# Cross Validation
---
This notebook uses Cirrus to perform cross validation on a logistic regression model.

## Setup
---

In [1]:
# To ease development, each time a cell is run, all modules will be reloaded.
%load_ext autoreload
%autoreload 2

In [2]:
import logging
import sys
import atexit

In [3]:
# Cirrus produces logs, but they will not show unless we add a handler that prints.
from cirrus import utilities
utilities.set_logging_handler()

In [4]:
from cirrus import instance, automate, lr, GridSearch, cv_utils

[     _initialize | ResourceManager] Initializing no-retries Lambda client.
[     _initialize | ResourceManager] Initializing IAM resource.
[     _initialize | ResourceManager] Initializing EC2 resource.
[     _initialize | ResourceManager] Initializing Cloudwatch Logs client.
[     _initialize | ResourceManager] Initializing S3 resource.
[     _initialize | ResourceManager] Initializing STS client.


## Instances, base task configuration, hyperparameters
---

First, we start some EC2 instances.

In [5]:
NUM_INSTANCES = 2

instances = []
for i in range(NUM_INSTANCES):
    inst = instance.Instance(
        name="hyperparameter_example_instance_%d" % i,
        disk_size=32,
        typ="m4.2xlarge",
        username="ubuntu",
        ami_owner_name=("self", "cirrus_server_image")
    )
    inst.start()
    instances.append(inst)

[        __init__ |      MainThread] Resolving AMI owner/name to AMI ID.
[        __init__ |      MainThread] Done.
[         _exists |      MainThread] Listing instances.
[         _exists |      MainThread] No existing instance with the same name was found.
[ _start_and_wait |      MainThread] Starting a new instance.
[ _start_and_wait |      MainThread] Waiting for instance to enter running state.
[ _start_and_wait |      MainThread] Fetching instance metadata.
[ _start_and_wait |      MainThread] Done.
[           start |      MainThread] Done.
[        __init__ |      MainThread] Resolving AMI owner/name to AMI ID.
[        __init__ |      MainThread] Done.
[         _exists |      MainThread] Listing instances.
[         _exists |      MainThread] No existing instance with the same name was found.
[ _start_and_wait |      MainThread] Starting a new instance.
[ _start_and_wait |      MainThread] Waiting for instance to enter running state.
[ _start_and_wait |      MainThread] Fetc

Second, we define the base configuration for our machine learning task.

In [6]:
base_task_config = {
    "n_workers": 16,
    "n_ps": 1,
    "dataset": "criteo-kaggle-19b",
    "learning_rate": 0.0001,
    "epsilon": 0.0001,
    "progress_callback": None,
    "train_set": [(0, 799)],
    "test_set": (800, 850),
    "minibatch_size": 200,
    "model_bits": 19,
    "opt_method": "adagrad",
    "timeout": 60,
    "lambda_size": 192
}

Third, we identify our hyperparameters and their possible values.

In [7]:
hyperparameter_names = [
    "train_set",
    "test_set"
]
hyperparameter_values = cv_utils.create_test_train_sets(k = 4, num_sets = 200)
print(hyperparameter_values)

[[[[50, 99], [100, 149], [150, 199]], [[0, 49], [100, 149], [150, 199]], [[0, 49], [50, 99], [150, 199]], [[0, 49], [50, 99], [100, 149]]], [(0, 49), (50, 99), (100, 149), (150, 199)]]

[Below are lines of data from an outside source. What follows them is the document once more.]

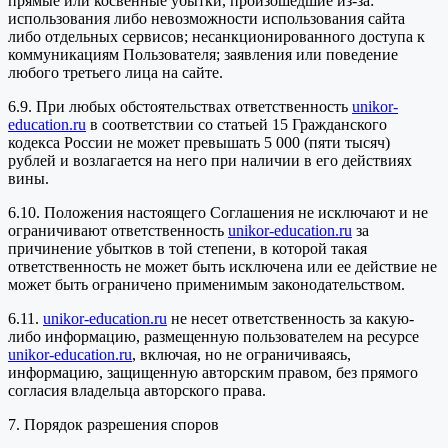
прямые или косвенные убытки, произошедшие из-за:
использования либо невозможности использования сайта
либо отдельных сервисов; несанкционированного доступа к
коммуникациям Пользователя; заявления или поведение
любого третьего лица на сайте.
6.9. При любых обстоятельствах ответственность
unikor-
education.ru
в соответствии со статьей 15 Гражданского
кодекса России не может превышать 5 000 (пяти тысяч)
рублей и возлагается на него при наличии в его действиях
вины.
6.10. Положения настоящего Соглашения не исключают и не
ограничивают ответственность
unikor-education.ru
за
причинение убытков в той степени, в которой такая
ответственность не может быть исключена или ее действие не
может быть ограничено применимым законодательством.
6.11.
unikor-education.ru
не несет ответственность за какую-
либо информацию, размещенную пользователем на ресурсе
unikor-education.ru
, включая, но не ограничиваясь,
информацию, защищенную авторским правом, без прямого
согласия владельца авторского права.
7. Порядок разрешения споров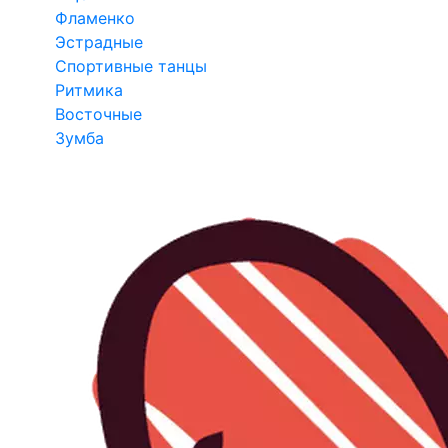
Фламенко
Эстрадные
Спортивные танцы
Ритмика
Восточные
Зумба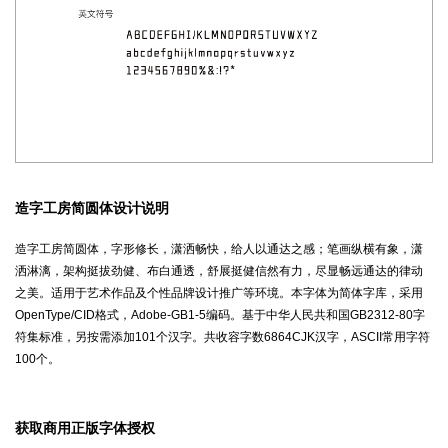
造字工房简圆体设计说明
造字工房简圆体，字形修长，潇洒畅快，给人以通达之感；笔画纵横有象，潇
洒淋漓，架构挺拔劲健、布白通透，舒展挺健信然有力，尽显畅远通达的律动
之美。适用于艺术作品及个性品牌设计推广等环境。本字体为简体字库，采用
OpenType/CID格式，Adobe-GB1-5编码。基于中华人民共和国GB2312-80字
符集标准，另按需添加101个汉字。共收容字数6864CJK汉字，ASCII常用字符
100个。
获取商用正版字体授权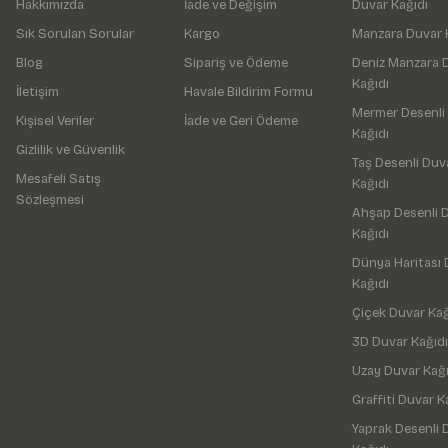
Hakkımızda
İade ve Değişim
Duvar Kağıdı
Sık Sorulan Sorular
Kargo
Manzara Duvar 
Blog
Sipariş ve Ödeme
Deniz Manzara 
Kağıdı
İletişim
Havale Bildirim Formu
Mermer Desenli
Kişisel Veriler
İade ve Geri Ödeme
Kağıdı
Gizlilik ve Güvenlik
Taş Desenli Duv
Mesafeli Satış
Kağıdı
Sözleşmesi
Ahşap Desenli 
Kağıdı
Dünya Haritası 
Kağıdı
Çiçek Duvar Kağ
3D Duvar Kağıdı
Uzay Duvar Kağı
Graffiti Duvar K
Yaprak Desenli 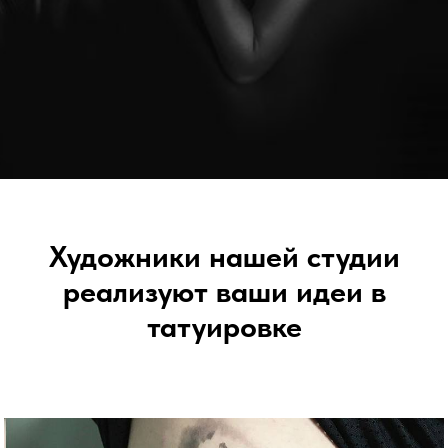
Художники нашей студии
реализуют ваши идеи в
татуировке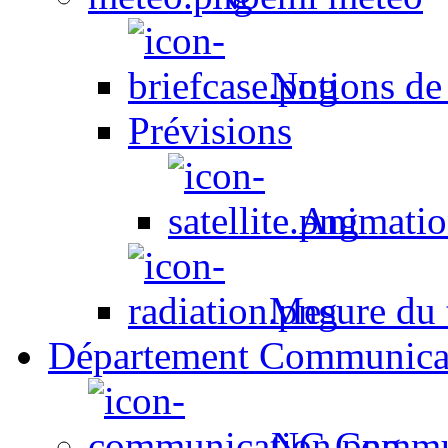
Notions de
Prévisions
Animation
Mesure du t
Département Communica
NC Commun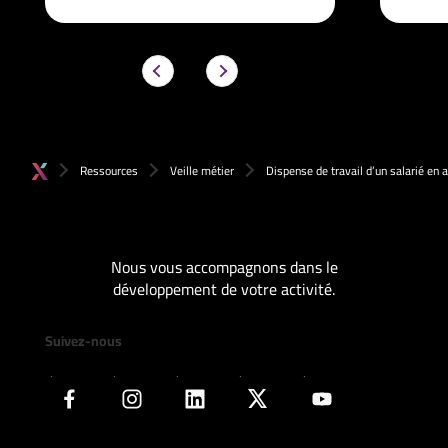
Ressources
Veille métier
Dispense de travail d’un salarié en 
Nous vous accompagnons dans le
développement de votre activité.
Suivez-nous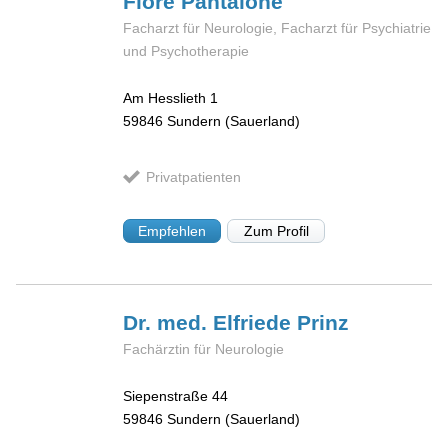
Fiore
Pantalone
Facharzt für Neurologie, Facharzt für Psychiatrie
und Psychotherapie
Am Hesslieth 1
59846
Sundern (Sauerland)
Privatpatienten
Empfehlen
Zum Profil
Dr. med. Elfriede
Prinz
Fachärztin für Neurologie
Siepenstraße 44
59846
Sundern (Sauerland)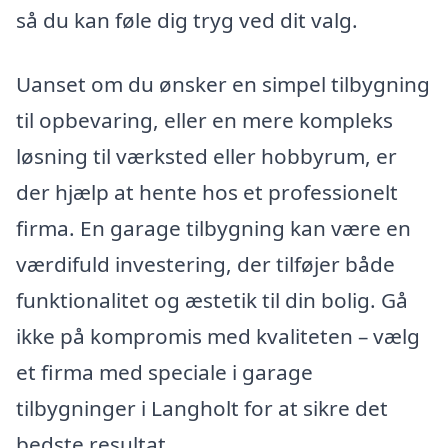
så du kan føle dig tryg ved dit valg.
Uanset om du ønsker en simpel tilbygning
til opbevaring, eller en mere kompleks
løsning til værksted eller hobbyrum, er
der hjælp at hente hos et professionelt
firma. En garage tilbygning kan være en
værdifuld investering, der tilføjer både
funktionalitet og æstetik til din bolig. Gå
ikke på kompromis med kvaliteten – vælg
et firma med speciale i garage
tilbygninger i Langholt for at sikre det
bedste resultat.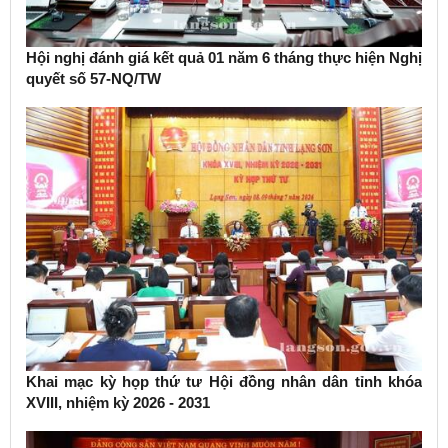
Hội nghị đánh giá kết quả 01 năm 6 tháng thực hiện Nghị
quyết số 57-NQ/TW
Khai mạc kỳ họp thứ tư Hội đồng nhân dân tỉnh khóa
XVIII, nhiệm kỳ 2026 - 2031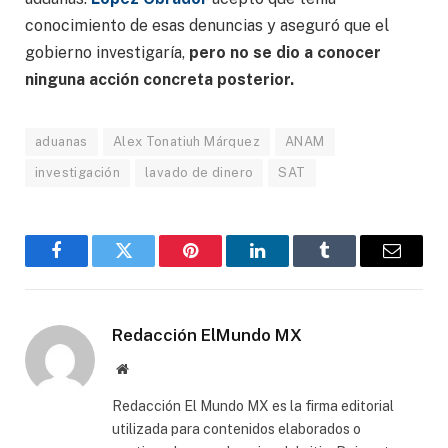
conocimiento de esas denuncias y aseguró que el
gobierno investigaría,
pero no se dio a conocer
ninguna acción concreta posterior.
aduanas
Alex Tonatiuh Márquez
ANAM
investigación
lavado de dinero
SAT
Facebook
Gorjeo
Pinterest
LinkedIn
Tumblr
Correo
electró
Redacción ElMundo MX
Sitio
web
Redacción El Mundo MX es la firma editorial
utilizada para contenidos elaborados o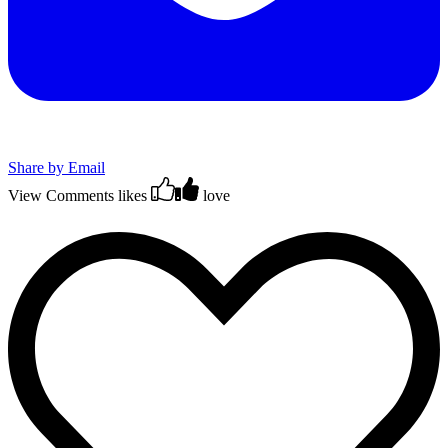
Share by Email
View Comments
likes
love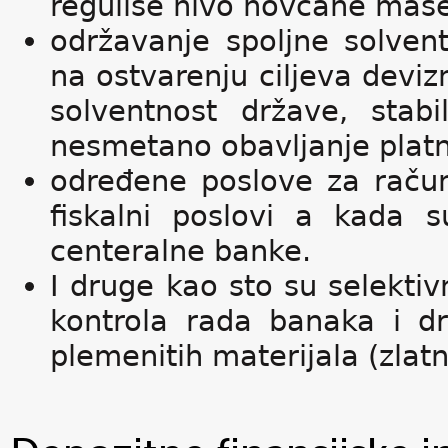
reguliše nivo novčane mas
održavanje spoljne solven
na ostvarenju ciljeva devi
solventnost države, stabi
nesmetano obavljanje platn
određene poslove za račun
fiskalni poslovi a kada 
centeralne banke.
I druge kao sto su selektiv
kontrola rada banaka i dru
plemenitih materijala (zlatn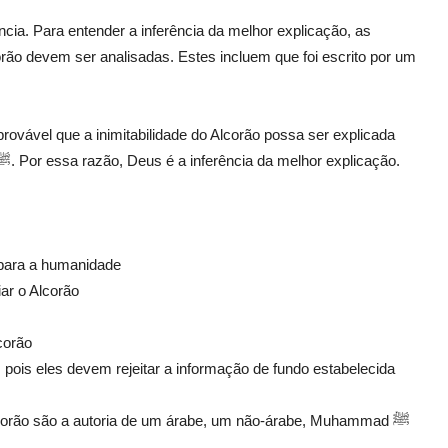
cia. Para entender a inferência da melhor explicação, as
orão devem ser analisadas. Estes incluem que foi escrito por um
rovável que a inimitabilidade do Alcorão possa ser explicada
atribuindo-o a um árabe, um não-árabe ou Muhammad ﷺ. Por essa razão, Deus é a inferência da melhor explicação.
o para a humanidade
ar o Alcorão
corão
pois eles devem rejeitar a informação de fundo estabelecida
Alcorão são a autoria de um árabe, um não-árabe, Muhammad ﷺ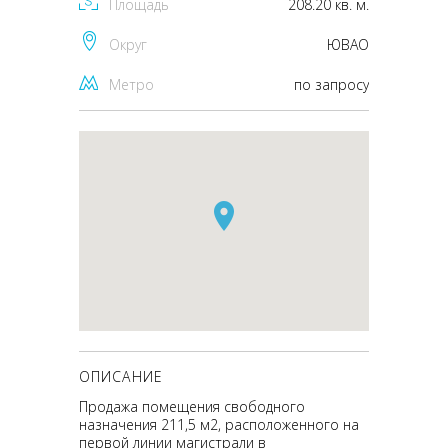
Площадь
208.20 кв. м.
Округ
ЮВАО
Метро
по запросу
ОПИСАНИЕ
Продажа помещения свободного
назначения 211,5 м2, расположенного на
первой линии магистрали в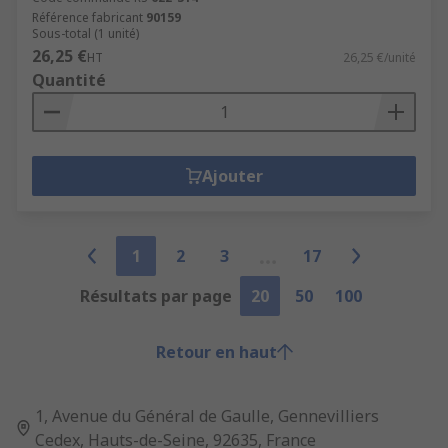
Référence fabricant
90159
Sous-total (1 unité)
26,25 €
HT
26,25 €/unité
Quantité
Ajouter
1
2
3
17
Résultats par page
20
50
100
Retour en haut
1, Avenue du Général de Gaulle, Gennevilliers
Cedex, Hauts-de-Seine, 92635, France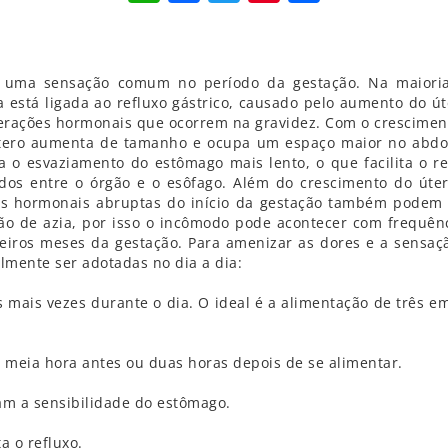
é uma sensação comum no período da gestação. Na maiori
a está ligada ao refluxo gástrico, causado pelo aumento do út
terações hormonais que ocorrem na gravidez. Com o crescimen
útero aumenta de tamanho e ocupa um espaço maior no abd
na o esvaziamento do estômago mais lento, o que facilita o re
idos entre o órgão e o esôfago. Além do crescimento do úter
es hormonais abruptas do início da gestação também podem 
ão de azia, por isso o incômodo pode acontecer com frequênc
eiros meses da gestação. Para amenizar as dores e a sensaç
mente ser adotadas no dia a dia:
ais vezes durante o dia. O ideal é a alimentação de três em
meia hora antes ou duas horas depois de se alimentar.
m a sensibilidade do estômago.
ta o refluxo.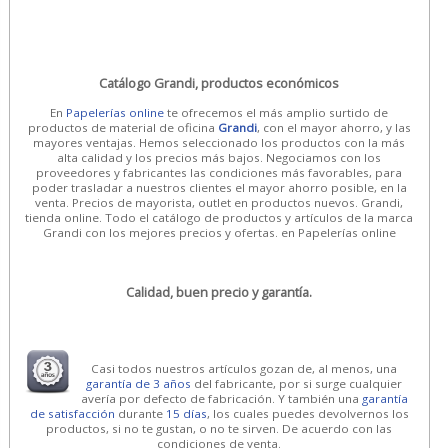
Catálogo Grandi, productos económicos
En
Papelerías online
te ofrecemos el más amplio surtido de
productos de material de oficina
Grandi
, con el mayor ahorro, y las
mayores ventajas. Hemos seleccionado los productos con la más
alta calidad y los precios más bajos. Negociamos con los
proveedores y fabricantes las condiciones más favorables, para
poder trasladar a nuestros clientes el mayor ahorro posible, en la
venta. Precios de mayorista, outlet en productos nuevos. Grandi,
tienda online. Todo el catálogo de productos y artículos de la marca
Grandi con los mejores precios y ofertas. en Papelerías online
Calidad, buen precio y garantía.
Casi todos nuestros artículos gozan de, al menos, una
garantía de 3 años
del fabricante, por si surge cualquier
avería por defecto de fabricación. Y también una
garantía
de satisfacción
durante
15 días
, los cuales puedes devolvernos los
productos, si no te gustan, o no te sirven. De acuerdo con las
condiciones de venta.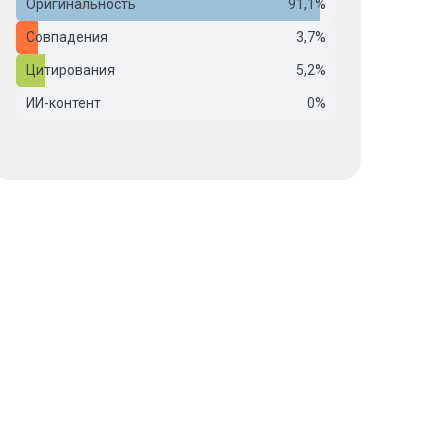
Оригинальность
91,1%
Совпадения
3,7%
Цитирования
5,2%
ИИ-контент
0%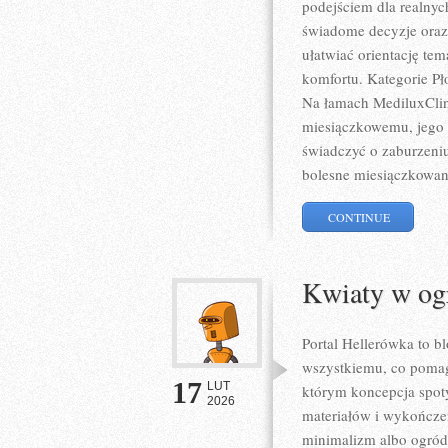
podejściem dla realnych
świadome decyzje oraz
ułatwiać orientację tem
komfortu. Kategorie Pł
Na łamach MediluxClini
miesiączkowemu, jego 
świadczyć o zaburzeni
bolesne miesiączkowani
CONTINUE
Kwiaty w og
Portal Hellerówka to 
wszystkiemu, co poma
17
LUT
którym koncepcja spoty
2026
materiałów i wykończeń
minimalizm albo ogród s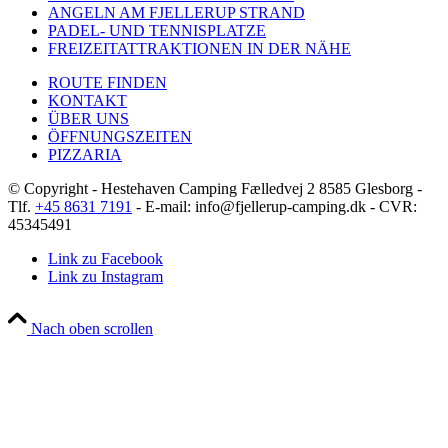
ANGELN AM FJELLERUP STRAND
PADEL- UND TENNISPLATZE
FREIZEITATTRAKTIONEN IN DER NÄHE
ROUTE FINDEN
KONTAKT
ÜBER UNS
ÖFFNUNGSZEITEN
PIZZARIA
© Copyright - Hestehaven Camping Fælledvej 2 8585 Glesborg -
Tlf.
+45 8631 7191
- E-mail: info@fjellerup-camping.dk - CVR:
45345491
Link zu Facebook
Link zu Instagram
Nach oben scrollen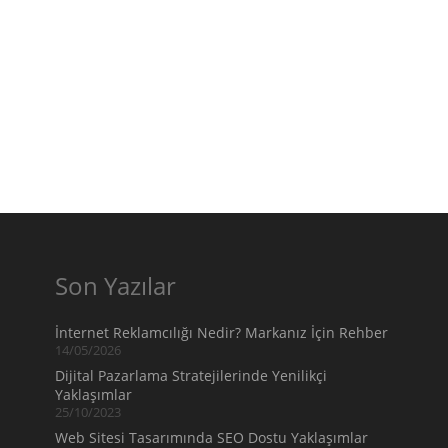
Son Yazılar
İnternet Reklamcılığı Nedir? Markanız İçin Rehber
14/05/2026
Dijital Pazarlama Stratejilerinde Yenilikçi
Yaklaşımlar
25/10/2023
Web Sitesi Tasarımında SEO Dostu Yaklaşımlar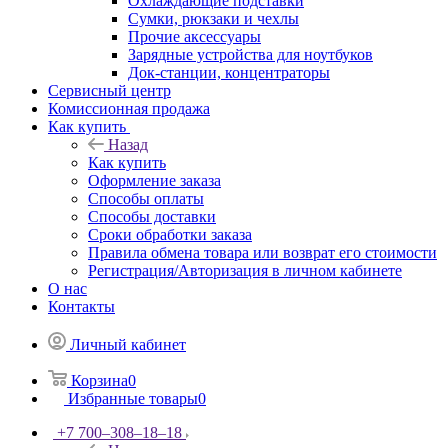
Охлаждающие подставки
Сумки, рюкзаки и чехлы
Прочие аксессуары
Зарядные устройства для ноутбуков
Док-станции, концентраторы
Сервисный центр
Комиссионная продажа
Как купить
Назад
Как купить
Оформление заказа
Способы оплаты
Способы доставки
Сроки обработки заказа
Правила обмена товара или возврат его стоимости
Регистрация/Авторизация в личном кабинете
О нас
Контакты
Личный кабинет
Корзина
0
Избранные товары
0
+7 700‒308‒18‒18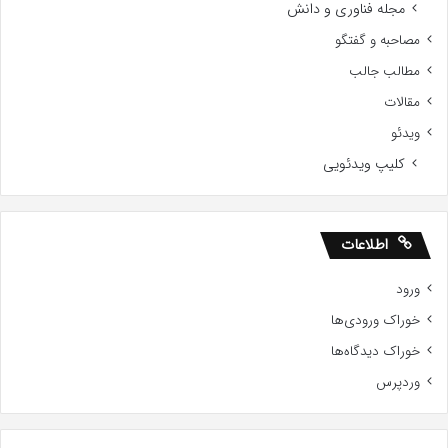
مجله فناوری و دانش
مصاحبه و گفتگو
مطالب جالب
مقالات
ویدئو
کلیپ ویدئویی
اطلاعات
ورود
خوراک ورودی‌ها
خوراک دیدگاه‌ها
وردپرس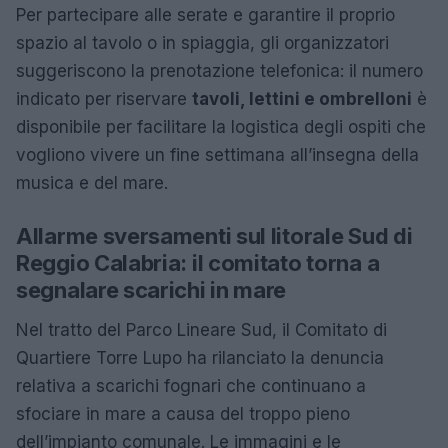
Per partecipare alle serate e garantire il proprio
spazio al tavolo o in spiaggia, gli organizzatori
suggeriscono la prenotazione telefonica: il numero
indicato per riservare
tavoli, lettini e ombrelloni
è
disponibile per facilitare la logistica degli ospiti che
vogliono vivere un fine settimana all’insegna della
musica e del mare.
Allarme sversamenti sul litorale Sud di
Reggio Calabria: il comitato torna a
segnalare scarichi in mare
Nel tratto del Parco Lineare Sud, il Comitato di
Quartiere Torre Lupo ha rilanciato la denuncia
relativa a scarichi fognari che continuano a
sfociare in mare a causa del troppo pieno
dell’impianto comunale. Le immagini e le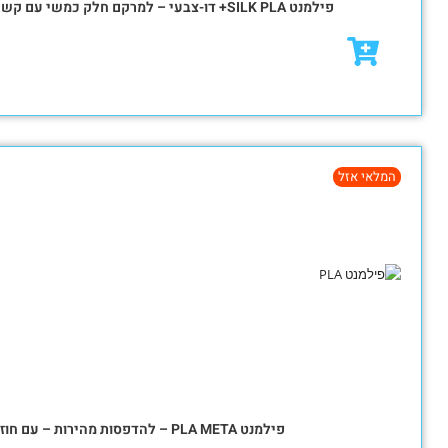
₪
82.00
₪
117.00
מבצע!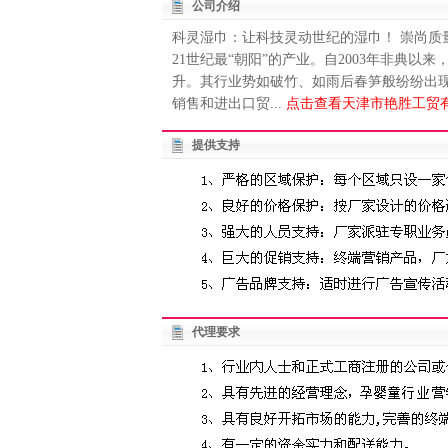
公司介绍
科灵湿巾：让科技灵动世纪的湿巾！ 崇尚质
21世纪最“朝阳”的产业。自2003年非典
升。其行业势如破竹、如雨后春笋般纷纷出
销售和进出口贸...
点击查看天津市艳胜工贸有
提供支持
代理要求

All of the above defines a hyperparameter optimization task, which consists of one machine learning task per assignment of values to the hyperparameters.

In [8]:
search = GridSearch(
    task=lr.LogisticRegression,
    param_base=base_task_config,
    hyper_vars=hyperparameter_names,
    hyper_params=hyperparameter_values,
    instances=instances,
    cross_validation=True
)

[([[50, 99], [100, 149], [150, 199]], (0, 49)), ([[0, 49], [100, 149], [150, 199]], (50, 99)), ([[0, 49], [50, 99], [150, 199]], (100, 149)), ([[0, 49], [50, 99], [100, 149]], (150, 199))]


## Run
---

Next, we run our hyperparameter optimization task.

In [9]:
search.run()

[get_available_concurrency |      MainThread] Getting account settings.
[get_available_concurrency |      MainThread] Done.
(0, 49)
[           start |      MainThread] Uploading configuration.
[           start |      MainThread] Starting parameter server.
[           start |      MainThread] Starting error task.
(50, 99)
[           start |      MainThread] Uploading configuration.
[           start |      MainThread] Starting parameter server.
[           start |      MainThread] Starting error task.
[wait_until_started |        Thread-8] Making connection attempt #1 to ParameterServer@34.212.25.110:1337.
(100, 149)
[           start |      MainThread] Uploading configuration.
[           start |      MainThread] Starting parameter server.
[           start |      MainThread] Starting error task.
[wait_until_started |        Thread-9] Making connection attempt #1 to ParameterServer@35.165.68.50:1339.
(150, 199)
[           start |      MainThread] Uploading configuration.
[         

[   launch_worker | Exp #00 Wkr #04] Launching Task 40000.
[           new_f | Exp #00 Wkr #05] jittery_exponential_backoff: Making attempt #1.
[   launch_worker | Exp #00 Wkr #05] Launching Task 50000.
[           new_f | Exp #00 Wkr #06] jittery_exponential_backoff: Making attempt #1.
[   launch_worker | Exp #00 Wkr #06] Launching Task 60000.
[           new_f | Exp #00 Wkr #08] jittery_exponential_backoff: Making attempt #1.
[   launch_worker | Exp #00 Wkr #08] Launching Task 80000.
[           new_f | Exp #00 Wkr #10] jittery_exponential_backoff: Making attempt #1.
[   launch_worker | Exp #00 Wkr #10] Launching Task 100000.
[           new_f | Exp #00 Wkr #12] jittery_exponential_backoff: Making attempt #1.
[   launch_worker | Exp #00 Wkr #12] Launching Task 120000.
[     make_lambda |       Thread-10] Allocating reserved concurrent executions to the Lambda.
[           new_f | Exp #00 Wkr #14] jittery_exponential_backoff: Making attempt #1.
[   launch_worker | Exp #00 Wkr #14] Lau

Run this cell to see the present accuracy of experiment `I`.

In [11]:
print(cv_utils.get_cv_acc(search.cirrus_objs))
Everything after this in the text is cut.